(Records excerpted from a collection)
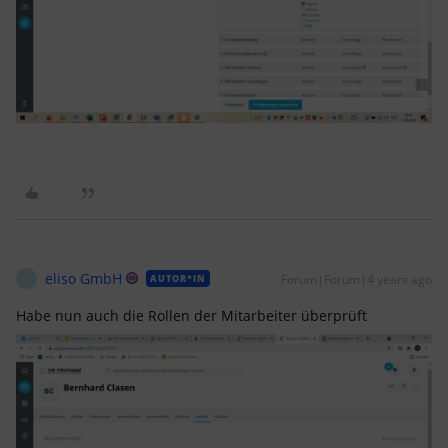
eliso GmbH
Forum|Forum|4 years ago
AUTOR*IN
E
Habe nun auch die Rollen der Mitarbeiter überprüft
---
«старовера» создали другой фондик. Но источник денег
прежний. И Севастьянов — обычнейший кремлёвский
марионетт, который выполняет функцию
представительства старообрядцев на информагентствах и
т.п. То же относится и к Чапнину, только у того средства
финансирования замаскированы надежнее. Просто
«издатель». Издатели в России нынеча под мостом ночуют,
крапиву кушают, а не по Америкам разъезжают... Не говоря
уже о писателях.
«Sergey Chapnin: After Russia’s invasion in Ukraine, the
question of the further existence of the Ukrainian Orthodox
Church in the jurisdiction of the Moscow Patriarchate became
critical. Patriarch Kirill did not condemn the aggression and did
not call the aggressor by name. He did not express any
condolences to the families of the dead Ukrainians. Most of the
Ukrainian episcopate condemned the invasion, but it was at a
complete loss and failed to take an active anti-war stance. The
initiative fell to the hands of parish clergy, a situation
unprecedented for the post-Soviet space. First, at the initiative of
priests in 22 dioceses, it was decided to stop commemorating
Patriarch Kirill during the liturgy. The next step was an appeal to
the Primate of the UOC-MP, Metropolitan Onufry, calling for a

Exercise objective — Using the data above, reproduce exactly the lines from the line that contains "question of the" through the line that contains "the Primate of", including both.

Exercise solution —
question of the further existence of the Ukrainian Orthodox
Church in the jurisdiction of the Moscow Patriarchate became
critical. Patriarch Kirill did not condemn the aggression and did
not call the aggressor by name. He did not express any
condolences to the families of the dead Ukrainians. Most of the
Ukrainian episcopate condemned the invasion, but it was at a
complete loss and failed to take an active anti-war stance. The
initiative fell to the hands of parish clergy, a situation
unprecedented for the post-Soviet space. First, at the initiative of
priests in 22 dioceses, it was decided to stop commemorating
Patriarch Kirill during the liturgy. The next step was an appeal to
the Primate of the UOC-MP, Metropolitan Onufry, calling for a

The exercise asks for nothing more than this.